Quando eu fui foi num jumento
quando voltei, foi a pé
Lá de casa pra cidade
de légua são umas dez.

Na volta quando eu tava descansando
na sombra de uma ingazeira
escutei o roncar dum carro
no topete da ladeira

Eu pensei com meu botão:
eu acho que vou dar com a mão.
Se o dono for amiguinho,
Quem sabe ele vai me levar
e inté vai encurtar
a metade do caminho...

Era um carro de alto preço
por obra do satanás
desses que eu nem sei direito
adonde é a frente ou atrás...
Eu perguntei "dotô,
o senhor me leva até meu rancho
a mim fazendo um favor?
Eu ficava satisfeito
e inté pagava o senhor."

Ele respondeu "não posso
desse jeito mesmo assim.
Você leva muito troço
e a estrada tá ruim.
E além disso eu vou com a minha mulher:
vá mesmo amassando o barro
que afinal não comprei carro
pra carregar esmolé."

Deu um cutucão no carro
que quase pegou em mim
os pneu queimaro o barro
e eu fiquei dizendo assim:
Tá certo, dotô
o senhor não faz favor
me deixou aqui parado
mais parecendo um monge...
Mas se alembre dum ditado
que o povo tem falado
"Devagar se vai ao longe"!

Saí do pé da ingazeira
emburaquei no caminho
parando aqui e aculá
devagar, devagarinho
Cansado, com os pé estrupiado
e o sol quente feito brasa
Passei no campo redondo
quando o sol tava se pondo
eu tava chegando em casa.

Lá em casa adonde eu moro
no olho d'agua dos macaco, adonde tem uns buraco
eu vi um carro parado
com o capô alevantado
um home e uma mulher.
Eu pensei "primeiro eu vou terminar de chegar
e vou ver o que eles quer"...

Depois de tomar um banho
de encher a barriga
eu me deitei numa rede
pro mó de tirá a fadiga
e acendi o meu cigarro.
Depois eu falei prum irmão
Agora eu vou ver o que se deu
com o dono daquele carro.

Mas quando ele olhou pra mim
ele falou "amiguinho
eu me arrependi quando lhe deixei
na metade do caminho"
"Dotô, isso não tem importância
afinal já venci a distância.
E se o senhor não for partir,
vá lá pra casa jantar, tomar café e dormir".

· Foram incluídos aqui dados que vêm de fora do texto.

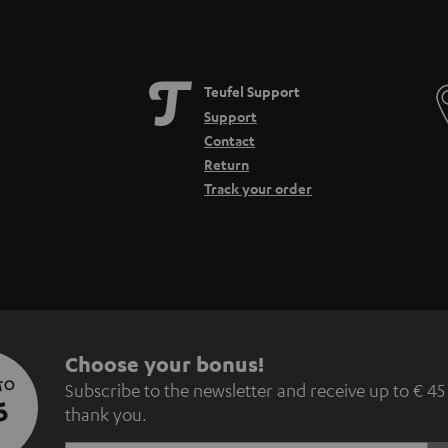
Teufel Support
Support
Contact
Return
Track your order
S
Choose your bonus!
 TO
Subscribe to the newsletter and receive up to € 45
u
5
thank you.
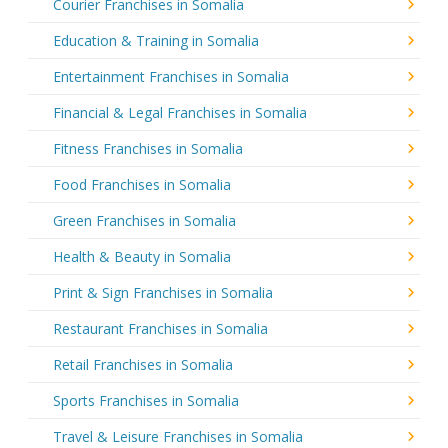
Courier Franchises in Somalia
Education & Training in Somalia
Entertainment Franchises in Somalia
Financial & Legal Franchises in Somalia
Fitness Franchises in Somalia
Food Franchises in Somalia
Green Franchises in Somalia
Health & Beauty in Somalia
Print & Sign Franchises in Somalia
Restaurant Franchises in Somalia
Retail Franchises in Somalia
Sports Franchises in Somalia
Travel & Leisure Franchises in Somalia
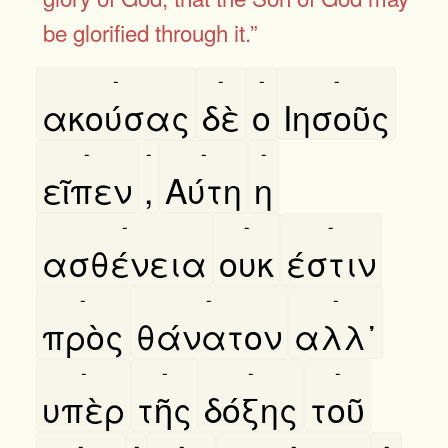
be glorified through it.”
-
-
-
-
ακούσας
δὲ
ο
Ιησοῦς
-
-
-
-
εῖπεν
,
Αύτη
η
-
-
-
ασθένεια
ουκ
έστιν
-
-
-
πρὸς
θάνατον
αλλ᾿
-
-
-
-
υπὲρ
τῆς
δόξης
τοῦ
-
-
-
-
-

Ele ficou satisfeito, que a noite tava chuvosa
e ele teve que ir lá pra casa com aquela mulher orgulhosa
Mandei servir a coalhada, o cuzcuz e a canjica
mandei trazer as redes e as cobertas também.
Só pro mó de mostrar pra ele
que o mal se paga com o bem.

Mas ler transcrito não é tão legal como ouvir o próprio Rafael contando.

5 comentários:

Silva disse...
11 de abril de 2010 às 08:24

Este poema é de Zélaurentino?

Samuel disse...
11 de abril de 2010 às 20:17

É não, é do Rafael de Tianguá - ao menos foi isso que ele me disse pessoalmente.

Silva Neto disse...
12 de abril de 2010 às 16:16

Zé Laurentino é meu avô, meu caro.
Esse poema é de autoria e registrado como obra dele.
Já que gostou dessa poesia DELE, acho que gostará de outras
Segue os links em anexo:
http://www.overmundo.com.br/banco/o-mal-se-paga-com-o-bem

http://rangeljunior.blogspot.com/2010/01/ze-laurentino.html

http://www.bagaco.com.br/produtos_descricao.asp?lang=pt_BR&codigo_produto=759

Samuel disse...
14 de abril de 2010 às 12:20

De fato é verdade... todo canto que eu pesquiso afirma a autoria como sendo do seu avô.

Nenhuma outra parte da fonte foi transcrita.